Transfers of tenured teachers within the school system are addressed in Tenn. Code Ann. § 49-5-510. That section provides that a teacher may be transferred from one teaching position to another or from one type of work to another by the concurrent action of the superintendent and the school board.[1] Transferred employees are entitled to be protected from arbitrary or capricious actions and from transfers "actuated by political or other improper motives." McKenna v. Sumner County Bd. of Ed., 574 S.W.2d 527, 534 (Tenn. 1978). In Hyde v. Bills, No. 86-8-11, 1986 WL 6565, filed in Nashville June 11, 1986, this court addressed the question of whether a transfer based on valid programmatic considerations would nevertheless be invalid if part of the motivation for the transfer was also political. We said,

If valid programmatic grounds exist that will justify finding that a challenged transfer was "necessary for the efficient operation of the school system," the reviewing courts should not invalidate the transfer because the evidence also suggests that some of the local officials who made the decision might have had ulterior motives. Thus, the controlling question in cases of this sort is whether the local education officials had sufficient, demonstrable grounds upon which to base their decision that a transfer was necessary for the efficient operation of the school system.

In this case, the chancellor found as facts that "eliminating the attendance supervisor was not used as a pretext for getting rid of Mr. Springer. His former duties were not simply shifted to some other person with a different title... . Mr. Springer's former secretary now as then, prepares and files all required attendance reports." These findings are presumed to be correct unless the evidence preponderates against them. Rule 13(d), Tenn.R.App.Proc. We think the evidence preponderates in favor of the chancellor's findings.

Eliminating the attendance supervisor's position was only part of the central office *927 reorganization. The reorganization came from a committee, not from Ms. Schwab alone, and was part of the school board's five year plan. Another central staff position was also eliminated. When the major part of the duties formerly assigned to the attendance supervisor were being performed by his secretary and continued to be handled in the same fashion, the wisdom of making the change could hardly be doubted.

A transfer, however, has a beginning and an end; a position from which the transfer is made and one to which the transferee is assigned. Mr. Springer has raised the point that the board's concurrence in his transfer to a teaching position was invalid because it was based on the false information given by Ms. Schwab, that no other positions were available. The chancellor agreed with Mr.

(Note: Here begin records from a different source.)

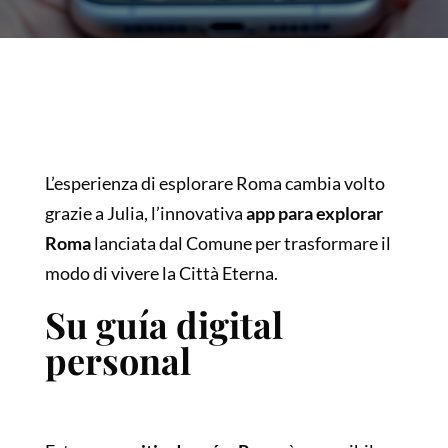
L’esperienza di esplorare Roma cambia volto
grazie a Julia, l’innovativa
app para explorar
Roma
lanciata dal Comune per trasformare il
modo di vivere la Città Eterna.
Su guía digital
personal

Springer on this point and held that the board's concurrence was not finally obtained until it approved the appointment filling the last of the three vacant positions.

We agree that the board did finally concur in Mr. Springer's transfer to a teaching position. With the knowledge that he had applied for each of the administrative positions, the board approved some other candidate in each case. Therefore, we conclude that the board finally and conclusively gave approval to the transfer.

The judgment of the trial court is affirmed and the cause is remanded to the Chancery Court of Williamson County for any further proceedings necessary. Tax the costs on appeal to the appellant.

TODD, P.J. (M.S.), and LEWIS, J., concur.

NOTES

[1] An appointed superintendent may take such action unilaterally. See Tenn. Code Ann. § 49-5-510 and Tenn. Code Ann. § 49-21-301.